The Blue Ribbon School designation was established in 1982 when William Bennett was secretary of education. Its goal was to promote high quality standards in education by recognizing elementary and secondary schools as models.
“We are extremely proud of our archdiocesan elementary schools that have been recognized by the National Blue Ribbon Program for their excellence,” said Debra Brillante, archdiocesan superintendent for elementary schools. “We have said time and time again that our Archdiocese of Philadelphia students, teachers and staff are some of the best and brightest in the country.”
At St. Norbert School, which has 213 students, Principal Mary Kay Hennessy explained you have to be a high-performing school to receive the award.
“It’s very exciting and we are receiving lots of phone calls. Many (people) are putting up balloons and banners,” she said. “Everyone knew we had a good school, this validates it.”
If St. Norbert was not a really good school it could never survive because it happens to be in one of the top public school districts in the country.
“You have to stay strong to survive,” Hennessy said. In addition to high Terranova standardized test scores, St. Norbert’s teaches Spanish in the upper grades and has just added Latin, which is taught one day weekly by Norbertine Father Theodore Antry.
Also, all the students have iPads; kids in grades five to eight may take the computers home after school, and there is a state-of-the-art science lab.

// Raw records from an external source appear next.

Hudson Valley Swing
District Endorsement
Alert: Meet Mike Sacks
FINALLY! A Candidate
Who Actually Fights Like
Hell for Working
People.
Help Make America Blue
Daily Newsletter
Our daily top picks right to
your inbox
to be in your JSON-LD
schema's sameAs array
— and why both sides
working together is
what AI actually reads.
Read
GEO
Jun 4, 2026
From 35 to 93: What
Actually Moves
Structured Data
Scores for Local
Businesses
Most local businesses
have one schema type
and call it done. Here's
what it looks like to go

At St. Norbert the tuition for one child is $3,800 but the actual cost is $5,300, with the balance made up by subsidies and grants.

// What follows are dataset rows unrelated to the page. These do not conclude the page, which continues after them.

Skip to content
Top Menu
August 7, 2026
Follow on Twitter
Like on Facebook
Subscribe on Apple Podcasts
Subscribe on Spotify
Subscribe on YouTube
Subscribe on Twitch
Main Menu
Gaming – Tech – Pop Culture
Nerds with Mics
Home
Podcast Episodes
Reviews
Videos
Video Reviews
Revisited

By contrast, per pupil expense in Pennsylvania public schools is well over $13,000, according to published statistics. That means St. Norbert’s and other parish schools are providing a very good bang for the buck.
St. Agnes School has been a West Chester fixture since 1873 and under the guidance of the Sisters, Servants of the Immaculate Heart of Mary all that time, according to Sister Joan Felicia, the principal.

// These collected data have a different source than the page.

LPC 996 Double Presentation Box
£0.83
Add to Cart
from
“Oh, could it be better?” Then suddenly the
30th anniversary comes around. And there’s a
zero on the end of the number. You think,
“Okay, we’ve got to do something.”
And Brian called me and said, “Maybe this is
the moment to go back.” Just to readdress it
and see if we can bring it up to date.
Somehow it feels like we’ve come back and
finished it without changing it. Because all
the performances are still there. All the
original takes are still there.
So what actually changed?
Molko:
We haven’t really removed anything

The school has a strong faculty with half of the teachers holding master’s degrees in education, and great support from the parents.
“We try to be on the cutting edge of education by implementing new things as they came along,” Sister Joan Felicia said.
For example, in cooperation with nearby West Chester University there is a peer-to-peer project that couples eighth graders with WCU students for writing skills.
There is also an after-school program in the computer room where faculty can hone technology skills to apply to their teaching.
There are any number of community outreach programs, including “Locks of Love,” through which girls in the school can have their long hair cut to donate for wigs for children with cancer. It didn’t count toward their award, but this year the students raised $2,000 to send to IHM-run schools in Peru.
While over the years a number of Catholic elementary schools in the archdiocese have received the Blue Ribbon recognition, Our Mother of Consolation, with 223 students, is the first city parish elementary school to achieve this, although Catholic academies have been past awardees.
Because OMC is located in Chestnut Hill, the wealthiest area in the city, one might expect it would naturally be a high-achieving school. The fact is, in addition to having some children from families that could well afford private academies, it also draws many of its students from nearby Philadelphia neighborhoods that are far from wealthy, and it is getting by in a 150-year-old building.
“We pride ourselves in our diversity,” said OMC principal Bruce Hagy. “We are excited about this award because it is a good affirmation we are doing something right.”
Earning an award is nice but the school doesn’t intend to rest on its laurels.
Hagy, a gardener in his spare time, sees the school as a garden and a work in progress. “You have to constantly nourish it so it flourishes,” he said.
It takes a strong faculty, parents who are interested, an active school board and school advisory board. “When everybody works together things happen,” Hagy said.